▶ **Material supplied**:
□ □ □
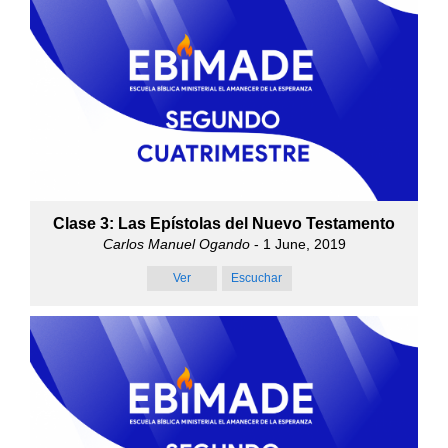
Clase 3: Las Epístolas del Nuevo Testamento
Carlos Manuel Ogando
- 1 June, 2019
Ver
Escuchar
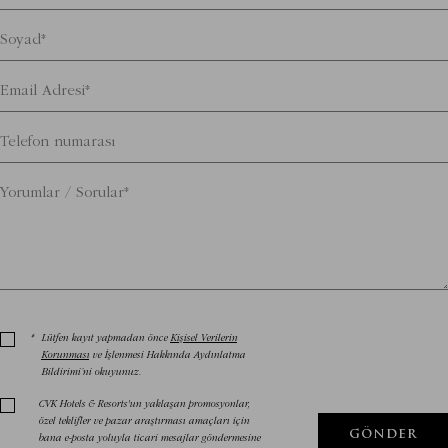
*
Lütfen kayıt yapmadan önce
Kişisel Verilerin
Korunması
ve İşlenmesi Hakkında Aydınlatma
Bildirimi’ni okuyunuz.
CVK Hotels & Resorts'un yaklaşan promosyonlar,
özel teklifler ve pazar araştırması amaçları için
GÖNDER
bana e-posta yoluyla ticari mesajlar göndermesine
□ □ □
▶ **Task item**:
Set down, word for word and with no other lines, the listing from the line marked by "Lütfen kayıt yapmadan önce" through its final line.

▶ **Task answer**:
Lütfen kayıt yapmadan önce
Kişisel Verilerin
Korunması
ve İşlenmesi Hakkında Aydınlatma
Bildirimi’ni okuyunuz.
CVK Hotels & Resorts'un yaklaşan promosyonlar,
özel teklifler ve pazar araştırması amaçları için
GÖNDER
bana e-posta yoluyla ticari mesajlar göndermesine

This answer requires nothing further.